Schwäbische Zeitung (Tettnang)
Demokratie richtig verstanden?
Zum Artikel „Ortschaftsrat Langnau fühlt sich übergangen“, Schwäbische Zeitung vom 28. September:
Da ist sie also wieder, die Kritik aus Langnau, frei nach dem Motto: Alle Tettnanger sind gleich, aber manche sind gleicher. Gemeint die Langnauer. Oder zumindest einige davon. Dass manche Langnauer Ortschaftsräte nicht so gut mit manchen gewählten Gemeinderatsmitgliedern aus der Ortschaft Langnau können, weiß zwischenzeitlich jedes Kind in Tettnang und Umgebung.
Zur Erinnerung: Bei der Eingemeindung 1972 wurde die sogenannte unechte Teilortswahl eingeführt, welche der Ortschaft Langnau drei Sitze im Gemeinderat der Stadt Tettnang garantiert, was auch heute noch so ziemlich dem Verhältnis der Einwohnerzahlen entsprechen dürfte. Im Gemeinderat ist demnach neben der Kernstadt jede Ortschaft demokratisch angemessen vertreten. Aufgabe des Ortschaftsrates ist es, die örtliche Verwaltung zu beraten. Betreffen wichtige Angelegenheiten die Ortschaft, muss er dazu angehört werden. Zudem hat er ein Vorschlagsrecht in allen Angelegenheiten, die die Ortschaft betreffen. Der Gemeinderat kann dem Ortschaftsrat durch die Hauptsatzung auch Angelegenheiten zur Entscheidung übertragen, wenn diese die Ortschaft betreffen. Ein darüber hinausgehendes Mitspracherecht sieht die Gemeindeordnung aber nicht vor. Der Langnauer Ortschaftsrat sollte sich also nicht wichtiger fühlen, als er tatsächlich ist. Aufgabe jedes Gemeinderates ist es, die Belange der gesamten Gemeinde zu vertreten. Dies erwarten alle Tettnanger Wähler zurecht. Und es funktioniert auch weitgehend gut so.

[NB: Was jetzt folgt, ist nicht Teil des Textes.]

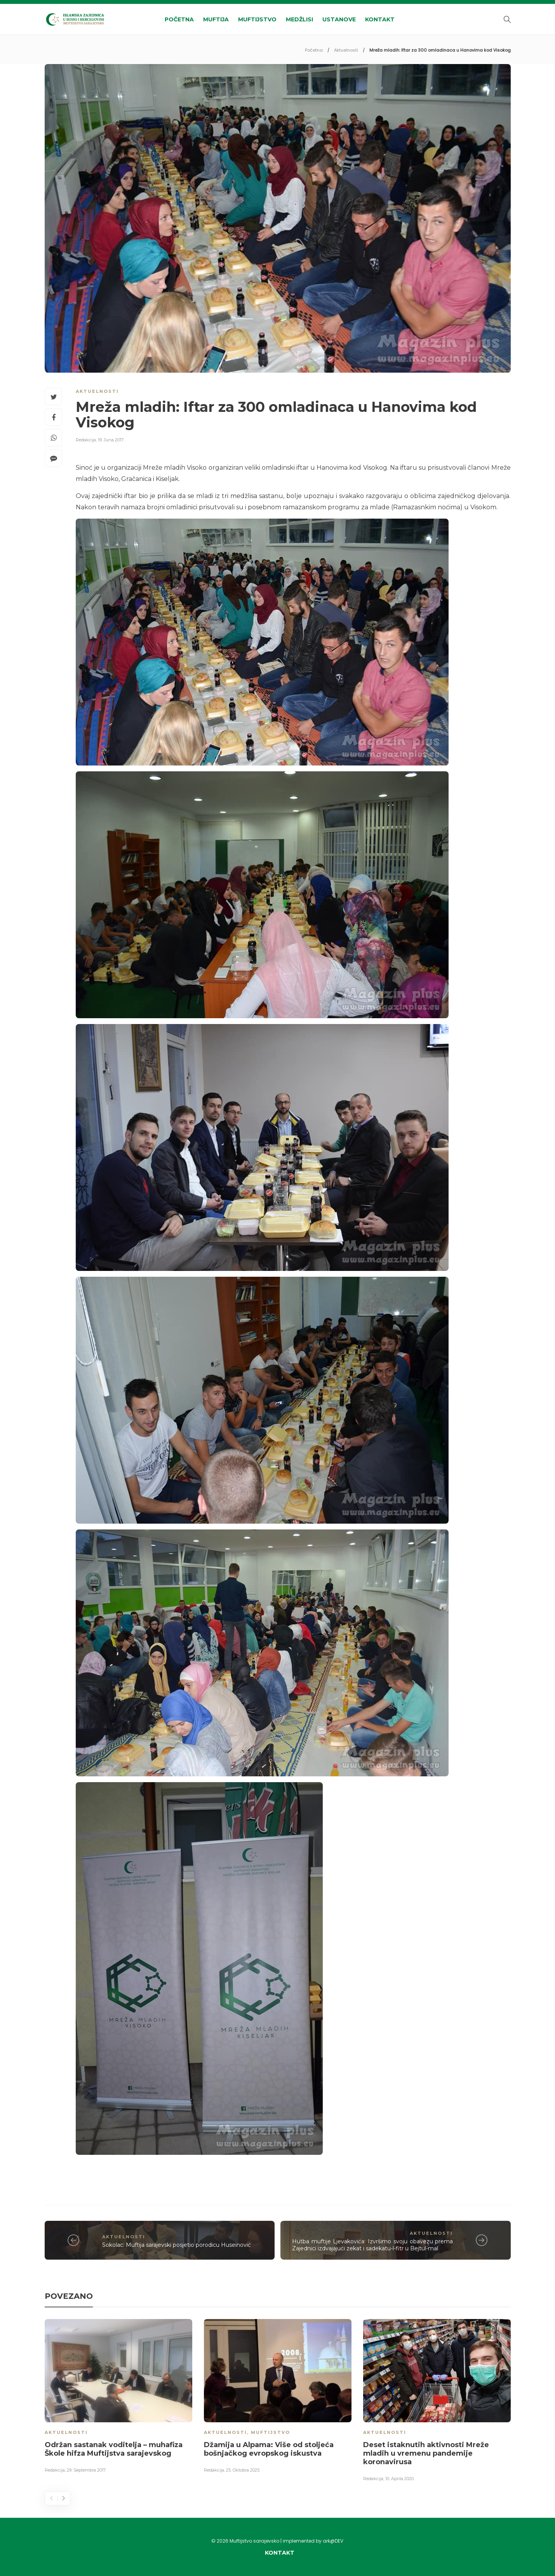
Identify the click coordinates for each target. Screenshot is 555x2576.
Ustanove (339, 19)
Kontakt (380, 19)
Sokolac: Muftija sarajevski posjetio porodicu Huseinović (176, 2244)
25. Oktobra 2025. (243, 2470)
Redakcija (86, 440)
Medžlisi (299, 19)
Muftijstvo (257, 19)
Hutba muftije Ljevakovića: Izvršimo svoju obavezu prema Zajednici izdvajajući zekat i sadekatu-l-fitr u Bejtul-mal (372, 2245)
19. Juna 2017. (111, 440)
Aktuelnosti (346, 50)
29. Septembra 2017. (86, 2470)
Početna (179, 19)
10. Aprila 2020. (399, 2478)
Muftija (216, 19)
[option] (118, 2397)
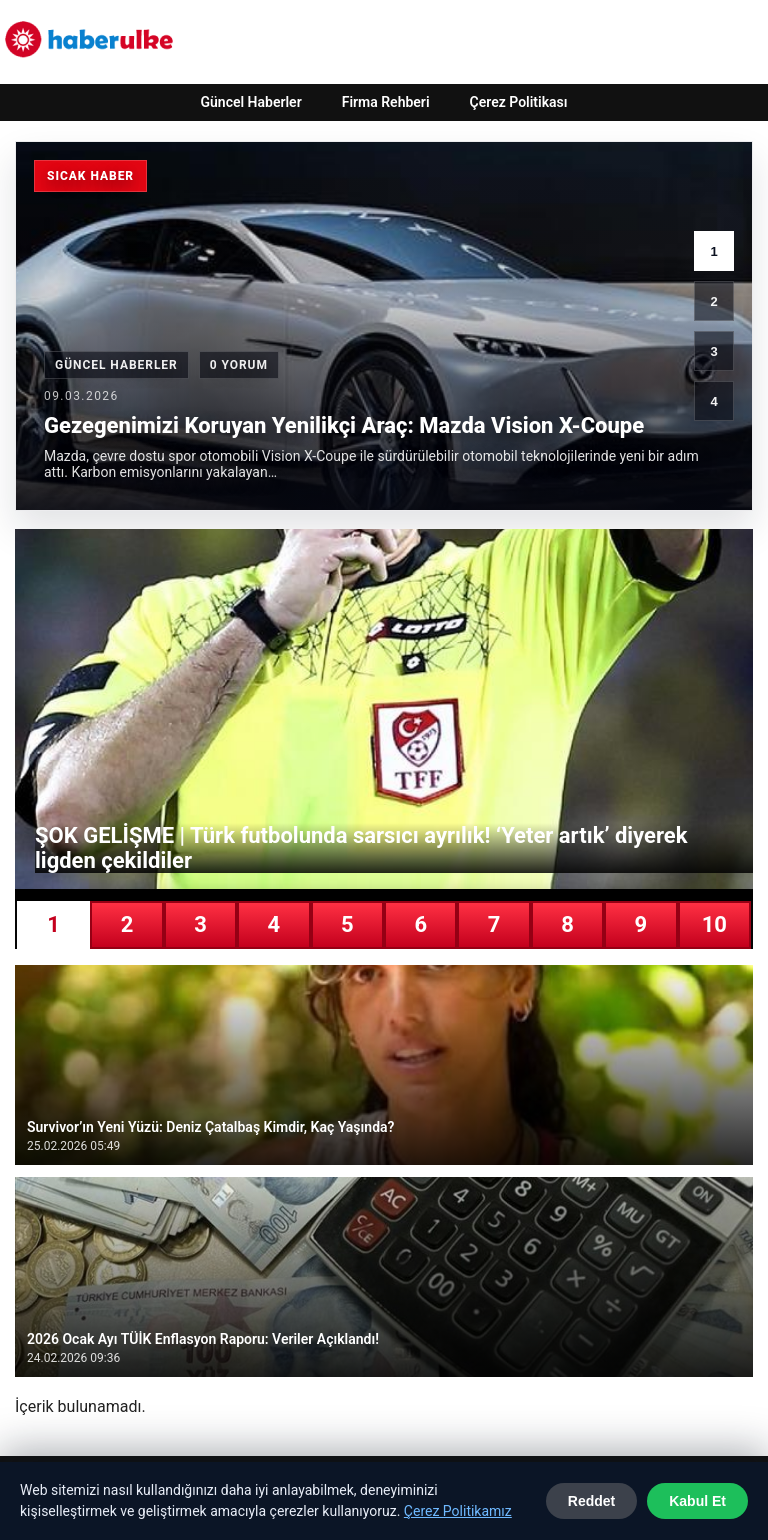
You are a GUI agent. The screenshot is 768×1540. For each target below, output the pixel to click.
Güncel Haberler (250, 102)
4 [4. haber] (713, 401)
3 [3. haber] (713, 351)
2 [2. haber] (713, 301)
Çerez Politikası (519, 102)
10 (714, 924)
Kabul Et (697, 1501)
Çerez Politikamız (458, 1511)
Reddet (591, 1501)
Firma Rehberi (386, 102)
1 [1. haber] (713, 251)
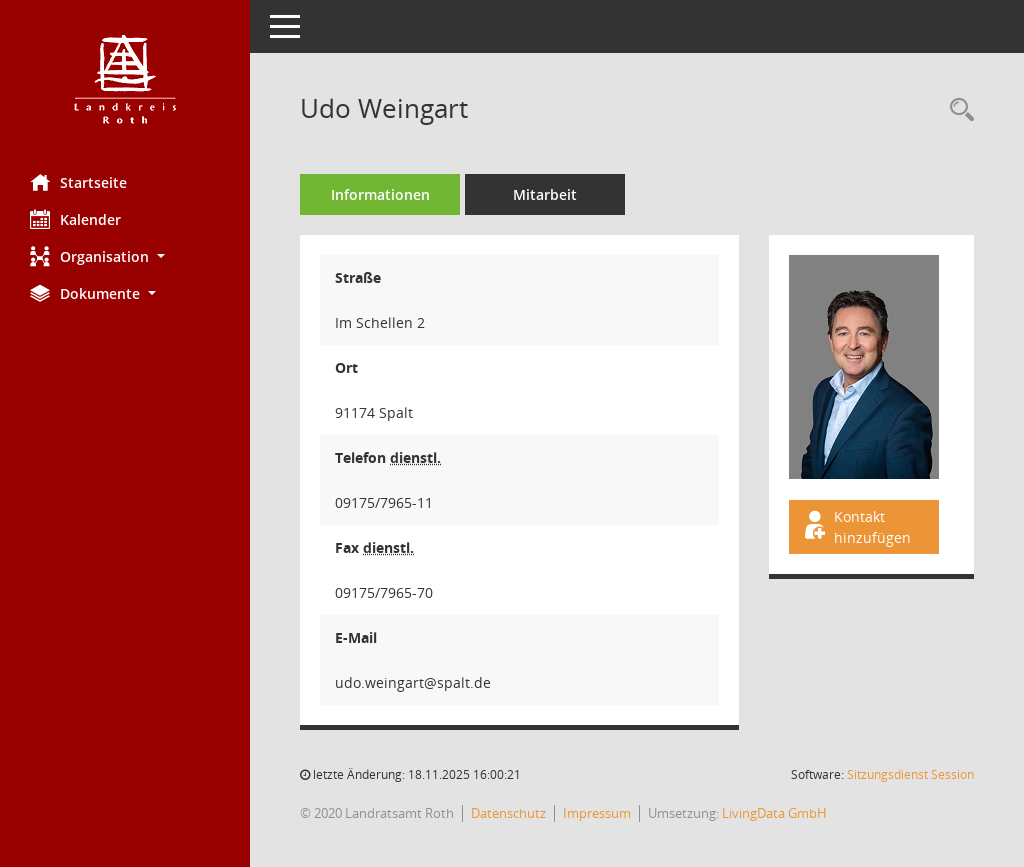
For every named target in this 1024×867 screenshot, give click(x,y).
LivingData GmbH (774, 813)
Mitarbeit (545, 194)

Bleibt die Frage, ob man die Ortschaftsräte und die unechte Teilortswahl noch braucht, oder ob es nicht besser wäre, langsam als Gesamtgemeinde aufzutreten. Der Gemeinderat hat es in der Hand und könnte durch Änderung der Hauptsatzung ab der nächsten Wahl die unechte Teilortswahl abschaffen. Tettnang ist die einzige Gemeinde im Bodenseekreis, die noch an dem unverständlichen Relikt festhält. Und das trotz der Tatsache, dass überall dort, wo die unechte Teilortswahl abgeschafft wurde, die Interessenvertretung der Ortschaften sogar gestärkt wurde, da in den meisten Fällen die Ortschaften anschließend mehr Vertreter hatten als vorher. Spannend deshalb nur die Frage: Wer traut sich im Gemeinderat und stellt den Antrag?